Stored data entries
*-*-*
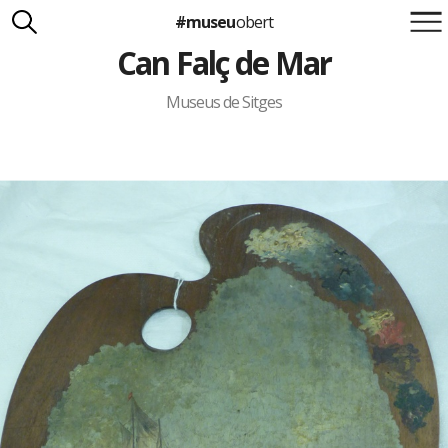
#museu
obert
Can Falç de Mar
Suma't a la iniciativa
Carlota Royo
Francesca Barcellona
Museus de Sitges
info@museuobert.cat.
Nota legal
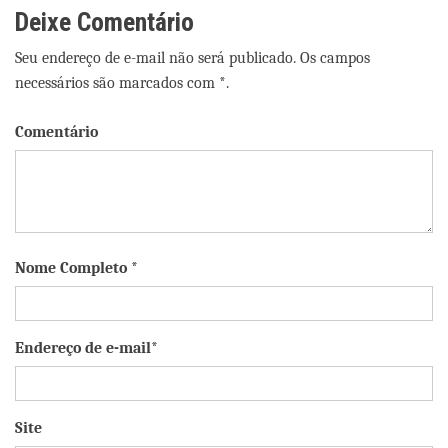
Deixe Comentário
Seu endereço de e-mail não será publicado. Os campos
necessários são marcados com *.
Comentário
Nome Completo *
Endereço de e-mail*
Site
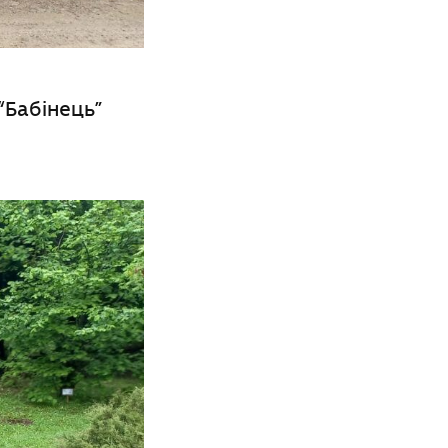
“Бабінець”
*-*-*
Give again, word for word, the line containing "Seu endereço de" and every line after it to the end of the records; leave out the pictures.

Seu endereço de e-mail não será publicado. Os campos
necessários são marcados com *.
Comentário
Nome Completo *
Endereço de e-mail*
Site
“Бабінець”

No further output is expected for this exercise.